For fundamental contributions to research in natural language processing and in multi-agent systems, for her leadership in the field of artificial intelligence, and for her role in the establishment and leadership of interdisciplinary institutions. Barbara Grosz's contributions to natural language processing center around the nature of discourse structure in language. Her research shows how discourse has identifiable structure at least as rich as that found at the sentence level, demonstrating the influence of discourse structure on such varied phenomena as forms of reference, intonational patterns, syntactic form, and cue-phrase selection. Within the area of multi-agent systems, Professor Grosz's research centers around the development of conceptual and architectural constructs that support joint action in multi-agent collaboration. She has contributed theoretical results as well as implemented systems, such as Colored Trails, that have been adopted by many others for their research. This work is highly interdisciplinary, drawing on theories and results from economics, philosophy, psychology, and core computer science. Professor Grosz has played a leadership role within the field of artificial intelligence, serving as AAAI President, IJCAI Chair, and on the governing board of AAMAS. She has also had a profound effect on interdisciplinary institutions with which she has been affiliated. She was a co-founder in 1983 of the Center for the Study of Language and Information, a joint effort of Stanford University, SRI, and Xerox PARC, which became a premier institution in the interdisciplinary areas of computational linguistics and symbolic systems. As the first dean of science at Harvard's Radcliffe Institute for Advanced Study, Grosz developed a highly successful science program that fosters engagements with scientific communities at Harvard and attracts leading laboratory scientists as well as theorists from all scientific fields and from all parts of the world to Radcliffe's fellowship program. As dean of the Radcliffe Institute, she has been working with faculty from other Harvard schools to build multidisciplinary collaborations crossing the arts, humanities, sciences, and social sciences.
For contributions to the study of human discourse.
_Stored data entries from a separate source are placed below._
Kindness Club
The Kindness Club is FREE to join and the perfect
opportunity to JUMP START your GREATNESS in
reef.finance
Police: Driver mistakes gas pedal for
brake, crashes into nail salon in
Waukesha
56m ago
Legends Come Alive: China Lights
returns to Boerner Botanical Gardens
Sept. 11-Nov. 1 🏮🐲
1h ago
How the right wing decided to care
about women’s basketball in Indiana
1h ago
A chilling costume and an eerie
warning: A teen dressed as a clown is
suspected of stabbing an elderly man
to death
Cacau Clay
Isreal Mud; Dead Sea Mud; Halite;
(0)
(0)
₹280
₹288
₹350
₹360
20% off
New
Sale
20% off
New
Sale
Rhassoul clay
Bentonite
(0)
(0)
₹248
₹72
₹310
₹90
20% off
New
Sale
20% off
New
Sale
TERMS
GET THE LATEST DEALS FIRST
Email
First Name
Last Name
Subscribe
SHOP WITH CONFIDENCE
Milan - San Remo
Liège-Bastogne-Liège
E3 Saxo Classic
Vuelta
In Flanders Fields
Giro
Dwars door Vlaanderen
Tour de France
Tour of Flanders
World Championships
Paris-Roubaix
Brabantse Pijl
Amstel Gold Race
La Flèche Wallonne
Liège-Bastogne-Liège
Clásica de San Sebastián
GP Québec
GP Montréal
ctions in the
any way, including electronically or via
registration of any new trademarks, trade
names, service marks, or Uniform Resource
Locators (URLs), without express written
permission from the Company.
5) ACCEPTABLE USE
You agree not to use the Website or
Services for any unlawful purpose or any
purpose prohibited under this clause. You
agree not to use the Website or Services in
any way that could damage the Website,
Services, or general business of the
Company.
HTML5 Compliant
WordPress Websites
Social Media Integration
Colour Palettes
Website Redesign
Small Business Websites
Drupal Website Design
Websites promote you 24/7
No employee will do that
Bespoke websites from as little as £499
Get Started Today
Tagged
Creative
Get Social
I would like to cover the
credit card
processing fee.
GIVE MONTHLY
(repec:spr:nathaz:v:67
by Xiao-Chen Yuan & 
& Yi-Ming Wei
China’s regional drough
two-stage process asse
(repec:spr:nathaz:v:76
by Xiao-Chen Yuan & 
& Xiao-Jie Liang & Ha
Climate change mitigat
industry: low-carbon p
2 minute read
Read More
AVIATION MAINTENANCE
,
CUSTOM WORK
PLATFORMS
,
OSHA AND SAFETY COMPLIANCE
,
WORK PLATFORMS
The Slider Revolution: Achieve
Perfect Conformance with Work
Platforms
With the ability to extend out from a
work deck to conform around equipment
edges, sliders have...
Artificial Intelligence Collaborative Planning and Human-Computer Communication
Professor Grosz’s research in Artificial Intelligence (AI) aims to develop the capabilities needed for computer-agent systems to function as intelligent, helpful team members over the long term and in uncertain, dynamic environments. It aspires to understand thinking and intelligence in ways that enable the construction of computer systems capable of acting intelligently and to inform the design of such systems. Professor Grosz’s contributions to AI include pioneering research in natural language processing and in theories of multi-agent collaboration and their application to human-computer interaction.
Professor Grosz’s groundbreaking contributions to the field of natural-language processing include developing the first computational theories of natural-language dialogue and demonstrating their usefulness in spoken language systems. Her contributions to multi-agent systems include development of the first computational model of collaboration and, with her students, design of novel algorithms for information sharing in support of teamwork. This work has provided foundations for constructing systems able to communicate fluently with people and to work well with each other and their users. Such capabilities are essential for systems to be helpful assistants and partners on achieving users’ goals. Her research group has used the models developed in this research to design algorithms for improving health care coordination and science education.
A member of the National Academy of Engineering and the American Philosophical Society, Professor Grosz is a fellow of the American Academy of Arts and Sciences, the Association for the Advancement of Artificial Intelligence, the Association for Computational Linguistics, the Association for Computing Machinery, and the American Association for the Advancement of Science, and a corresponding fellow of the Royal Society of Edinburgh. She received the 2009 ACM/AAAI Allen Newell Award, the 2015 IJCAI Award for Research Excellence, and the 2017 Association for Computational Linguistics Lifetime Achievement Award.
Professor Grosz is known for her role in the establishment and leadership of interdisciplinary institutions She co-founded Stanford’s Center for the Study of Language and Information and was founding dean of science and then dean of Harvard’s Radcliffe Institute for Advanced Study, which developed the Academic Ventures Program under her leadership. She co-founded Harvard's Embedded Ethics program, which integrates teaching of ethical reasoning into core computer science courses.
Professor Grosz is also known for her contributions to the advancement of women in science. She chaired Harvard FAS’s Standing Committee on Women, producing the 1990 Report on Women in Science. She subsequently chaired the 2005 Harvard Task Force on Women in Science and Engineering, producing a report comprehensive in its coverage of all Harvard schools and all levels of participation in the academy from undergraduate students to senior faculty.
Professor Grosz serves on the boards of several scientific, scholarly and academic institutions. She is a member of the External Faculty of Santa Fe Institute.